選挙の投票用紙といえば、候補者や政党の名前を書き込む空白の記入欄があるものを思い浮かべる人が多いだろう。
こうしたイメージをくつがえすTwitterの投稿に、反響が広がっている。
「市長選挙、当日投票はスタンプ式。これはとても良い!」
6月5日の千葉県松戸市長選挙の投票日を前に、投票方法を告知した市の広報誌の写真を同市の住民が投稿。すると「国政選挙でもこの投票方法に移行してほしい」「もっと普及して」と求めるコメントが相次いで寄せられた。
市選挙管理委員会によると、市長選の投票日当日には、候補者名のリストが並ぶ投票用紙を配布。記載台には「◯印」を付けられるスタンプが備え付けられており、有権者はリストにある自分が投票したい候補者名の上にスタンプを押すことで、印を付けて投票できる仕組み。
この方法は投票日当日だけに適用され、期日前投票では有権者自身が候補者名を書き込む方法がとられるという。
投稿者はハフポスト日本版の取材に「スタンプを活用すれば投票が簡単になるだけでなく、候補者の氏名や政党の略称が重複した場合の間違いも防げそうで、とてもいい対応だと思います」とコメントしている。
最初の導入は遥か昔
松戸市が取り入れたのは、公職選挙法で認められている「記号式投票」と呼ばれる投票方法だ。
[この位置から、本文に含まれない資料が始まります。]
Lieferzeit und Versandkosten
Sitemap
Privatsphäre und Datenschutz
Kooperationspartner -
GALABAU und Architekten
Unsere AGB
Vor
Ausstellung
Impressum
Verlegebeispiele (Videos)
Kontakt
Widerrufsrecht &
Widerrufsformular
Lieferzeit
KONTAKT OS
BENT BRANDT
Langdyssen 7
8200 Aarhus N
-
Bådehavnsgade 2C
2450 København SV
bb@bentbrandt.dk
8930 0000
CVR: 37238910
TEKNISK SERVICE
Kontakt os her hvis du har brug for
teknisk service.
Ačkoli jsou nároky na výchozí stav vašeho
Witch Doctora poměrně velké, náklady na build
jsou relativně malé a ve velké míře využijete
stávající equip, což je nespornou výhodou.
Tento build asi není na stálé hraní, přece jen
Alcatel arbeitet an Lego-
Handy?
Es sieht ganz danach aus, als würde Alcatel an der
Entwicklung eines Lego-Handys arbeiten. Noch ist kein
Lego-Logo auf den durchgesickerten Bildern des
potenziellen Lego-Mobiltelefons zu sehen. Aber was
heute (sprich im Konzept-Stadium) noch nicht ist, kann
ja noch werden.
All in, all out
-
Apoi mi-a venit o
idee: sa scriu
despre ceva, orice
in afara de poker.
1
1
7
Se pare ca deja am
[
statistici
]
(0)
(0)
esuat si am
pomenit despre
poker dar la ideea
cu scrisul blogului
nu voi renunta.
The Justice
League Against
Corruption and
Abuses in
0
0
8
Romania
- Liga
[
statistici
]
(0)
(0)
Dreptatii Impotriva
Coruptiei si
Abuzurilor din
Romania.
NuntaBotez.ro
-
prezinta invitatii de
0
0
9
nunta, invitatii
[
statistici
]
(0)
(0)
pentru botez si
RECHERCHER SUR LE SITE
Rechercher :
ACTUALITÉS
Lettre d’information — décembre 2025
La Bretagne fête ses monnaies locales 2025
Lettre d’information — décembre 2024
市選管によると、同市が記号式を始めたのは、実は今回が初めてではない。最初に導入したのは、1973年の市長選。投票方法を簡単にすることや、字を判読できなかったり名前を誤って記入していたりする場合に無効票などが生じるのを防ぐ目的で取り入れられたという。
50年も続く投票方法が今になって注目を集めたのは、国政選挙での混乱が背景にある。立憲民主党と国民民主党がともに「民主党」という略称を使った2021年秋の衆院選の比例代表では、得票割合に応じて票を割り振る「案分」が大量に生じた。
2022年夏の参院選の比例代表でも、2党とも略称を「民主党」にすると決めており、2021年と同様の事態が懸念されている。
2021年秋の衆院選では、同姓同名の人物2人が立候補した選挙区もあり、「票が案分される可能性がある」と話題になった。
市選管の担当者は「記号式なら、同姓同名の候補者や似た名前の党派がある場合にも、記入の間違いなどを減らせると期待できます」と話す。
自治体レベル、浸透せず
松戸市の記号式投票の歴史は長いが、近年になって始めた例もある。神戸市は2021年秋の市長選で同様の仕組みを導入した。
ただ、全国的には地方選挙で記号式を取り入れる自治体はめずらしい。選挙専門の月刊誌『選挙時報』によると、2020年末時点で記号式を取り入れているのは全自治体の1割程度(225自治体)で、年々減っているという。
松戸市選管の担当者は、事務負担が理由だと推測する。記号式で投票できるのは投票日当日のみと公職選挙法で決まっており、期日前投票や不在者投票では、候補者名を有権者本人が記入する「自書式」しか採用できない。記号式と自書式の2種類の投票用紙を用意し、開票の処理をしなくてはならず、事務が煩雑なのだという。
さらに、候補者名を全て印字しなくてはならない記号式では、候補者が増えると字を小さくしないと用紙に記載しきれない場合もある。こうした物理的な制約から、候補者の多い自治体では、1人分の候補者名を記入する欄さえあればいい自書式が選ばれやすいという。
浸透しないどころか、撤退の相次ぐ記号式。松戸市はなぜ続けるのか。
担当者は「たしかに事務負担は大きいですが、『投票が簡単』などといった有権者にとっての利益がある限り、記号式を廃止する選択肢はありません」と説明している。
国政選挙での導入は?
それでは、ネット上で要望する声が相次ぐ国政選挙での記号式の導入は可能なのだろうか。
公職選挙法によると、記号式が認められるのは、地方選挙のみ。現行法では、国政選挙では自書式しか認められないということだ。
2022年夏の参院選で記号式が導入される可能性は「ゼロ%」。票の案分を減らすには、有権者が政党名や候補者名を正確に、読みやすく書き記すしかない。